The next step was equally as effortless as my visions and song. I started to join the group with the energy healing work and I found by the same process of just letting things unfold, I knew exactly where to place my hands; what sounds to make; where to stand; what part of my body to use; what part of the subject's body to focus on. It all just flowed. Naturally.

Over the coming months, years perhaps, I explored this new aspect of myself, this new capacity. Then at some point I began to notice that there were people who were called shaman and when I watched them on TV (this was before YouTube) they acted in ways very similar to me. I also began to collect items of a shamanic nature. Not deliberately or with intention or mimicry, but naturally, accidentally even. I made myself a drum out of an old lightshade and a piece of leather. I gathered candles and rocks and crystals and other gems. All these things just felt right. I would sit, meditate and then let the visions flow. I would beat the drum and chant my songs, all without obvious or apparent meaning but deeply relevant and meaningful to me.

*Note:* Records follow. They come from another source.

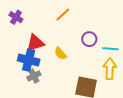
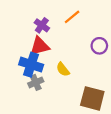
purple cross: (16, 17) -> (42, 25), moved
yellow semicircle: (61, 54) -> (63, 69), moved

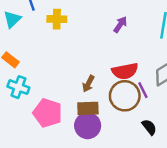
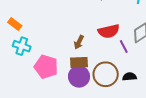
brown circle: (125, 96) -> (106, 74), moved
black semicircle: (149, 127) -> (129, 77), turned -56

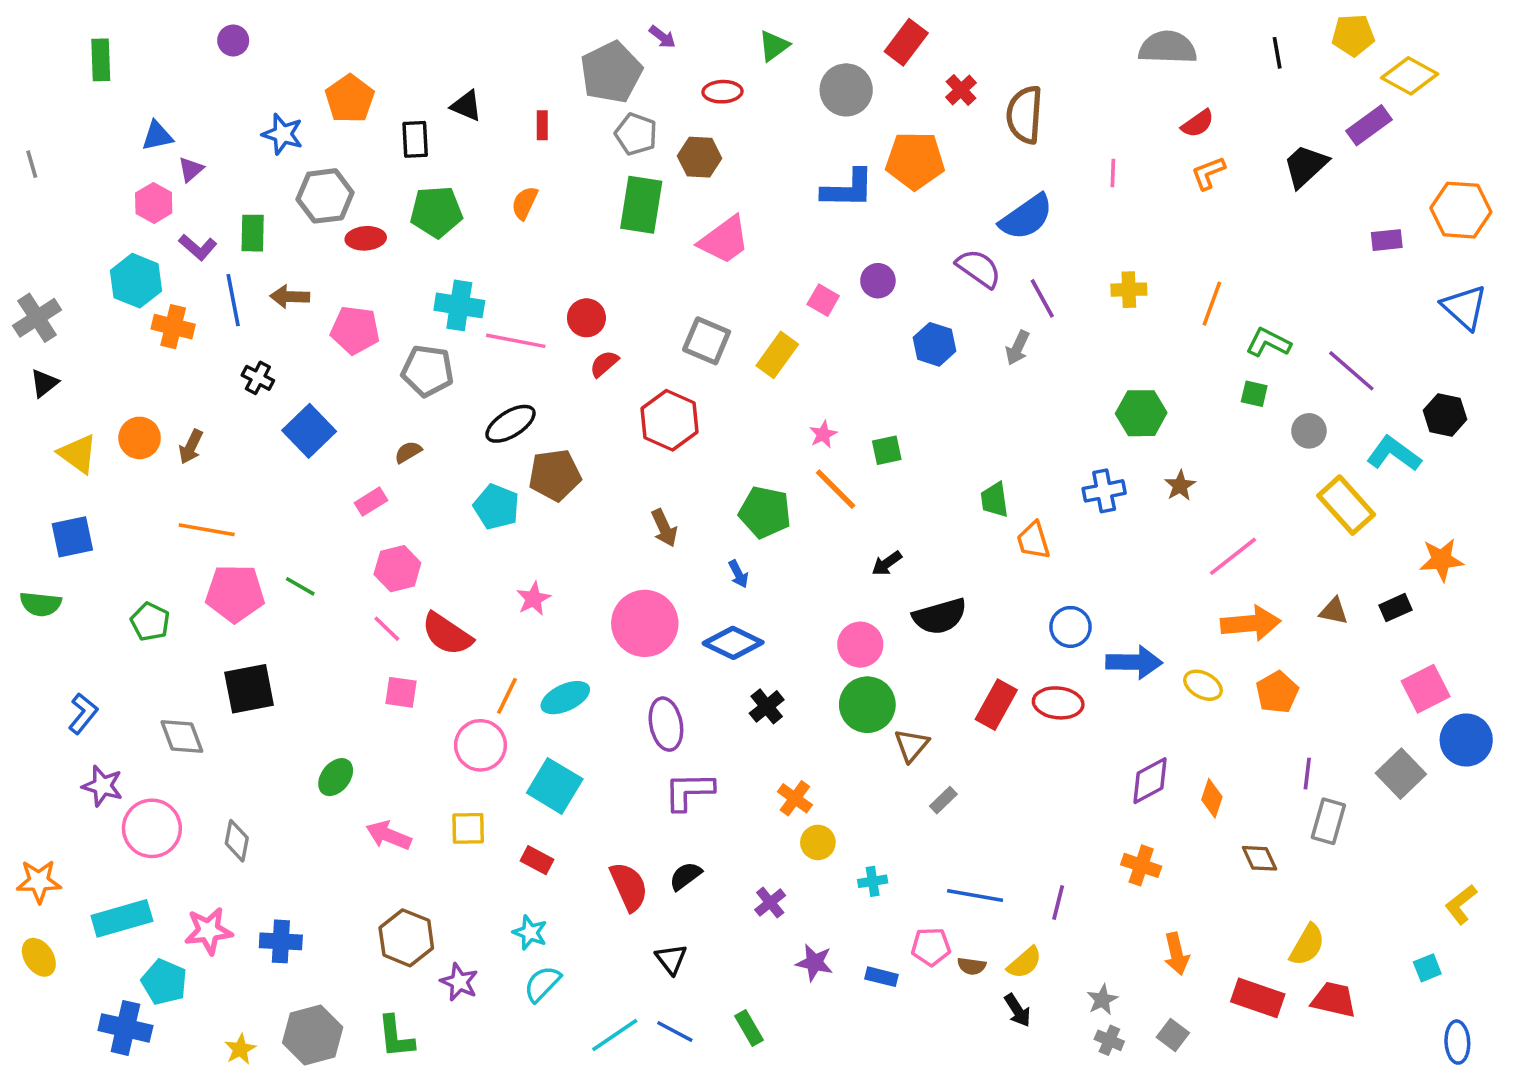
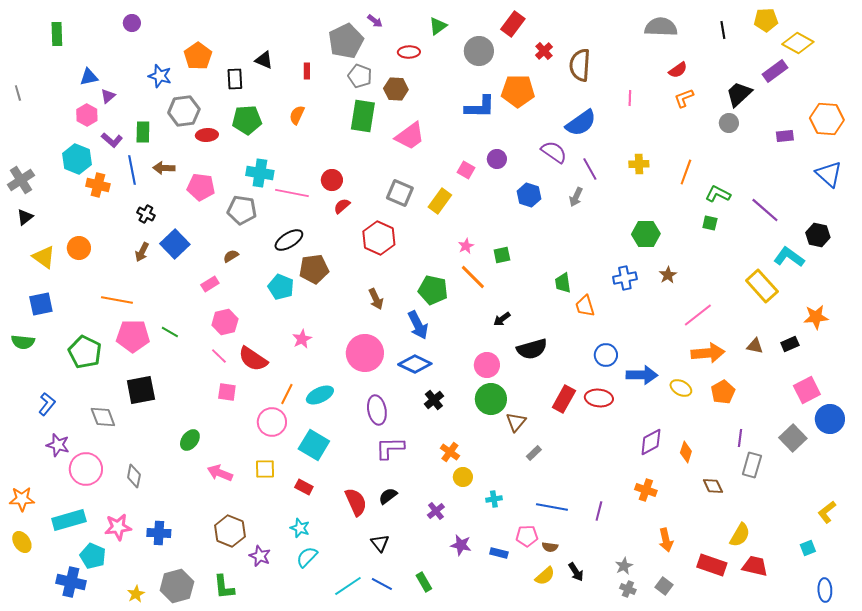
gray circle: (1309, 431) -> (729, 123), moved
brown arrow: (191, 447) -> (142, 252), moved
blue arrow: (738, 574) -> (418, 325), size x1.8
green pentagon: (150, 622) -> (85, 352), size x1.5
yellow semicircle: (1025, 963) -> (545, 576), moved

With those I knew and trusted I explored healing in this way. I felt a deep sense of identity with what I was doing, a pride in having found myself. Like a teenager who is discovering who they are I wanted the world to know. I started to call myself a shaman. It seemed to be the word that fit the best. I was happy to declare who I was. Being a shaman was the most natural thing in the world to me and so I give only a little thought to what others might think of this lawyer who now made funny sounds and beat a drum.

This was not bravery, courage or fierce independence. It was simply inevitable. I carried on being a lawyer all the while looking for a way to be more and more my shaman self. With hindsight I see that because I did not care that others knew my true identity, people who knew me, as far as I could tell, also seemed to not care and continued to see me in the context they found me.

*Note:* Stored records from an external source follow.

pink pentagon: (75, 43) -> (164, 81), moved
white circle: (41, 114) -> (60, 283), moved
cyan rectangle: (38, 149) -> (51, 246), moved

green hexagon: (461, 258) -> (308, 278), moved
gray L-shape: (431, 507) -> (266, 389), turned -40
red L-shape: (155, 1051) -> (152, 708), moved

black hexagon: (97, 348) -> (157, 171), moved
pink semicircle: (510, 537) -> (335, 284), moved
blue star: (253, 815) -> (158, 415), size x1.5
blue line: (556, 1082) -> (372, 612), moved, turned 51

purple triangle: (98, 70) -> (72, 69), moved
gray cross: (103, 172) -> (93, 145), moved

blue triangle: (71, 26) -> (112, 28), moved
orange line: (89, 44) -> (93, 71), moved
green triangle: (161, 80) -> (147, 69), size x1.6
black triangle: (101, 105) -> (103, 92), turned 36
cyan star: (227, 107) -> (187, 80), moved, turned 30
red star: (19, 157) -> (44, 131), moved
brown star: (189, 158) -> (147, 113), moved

Lawyers saw me as a lawyer. Some, occasionally, broke role and enquired after my spiritual life. This occurred almost always because they wanted to talk of their own spiritual, their own ‘weird’, experiences. Many never mentioned it and it only occurred to me later that they must have known. I learned that I could quietly chant or tap out a rhythm in public and, other than the occasional glance, I did not attract attention. People see and hear what they expect to see and hear. So long as I was not trying to attract attention, by being deliberately obvious or deliberately secret, I could proceed unnoticed.

Eventually I began to work with the public. I established a work place in the main street of the small town near where I lived. In the front I carried out law work and the people who came for that noticed the law things and saw me as a lawyer. In the back room I practiced as a shaman and the people who came for that saw me as a shaman.

So, answering the question: What do I know about shamanism and who am I trying to tell or teach anyone else about it? My answer is that everything I know about shamanism and what I talk about has come from my own experience; what I have 'seen' (perceived is perhaps a better word), felt, heard and generally experienced as my path has unfolded in a way I could never have predicted or expected. Like all our paths, it is perhaps only looking back that we can see them as a systematic chain of events leading somewhere. Along the way the expereince is much more chaotic and the path ahead is obscured by the possibilities of choice and so many unknowns.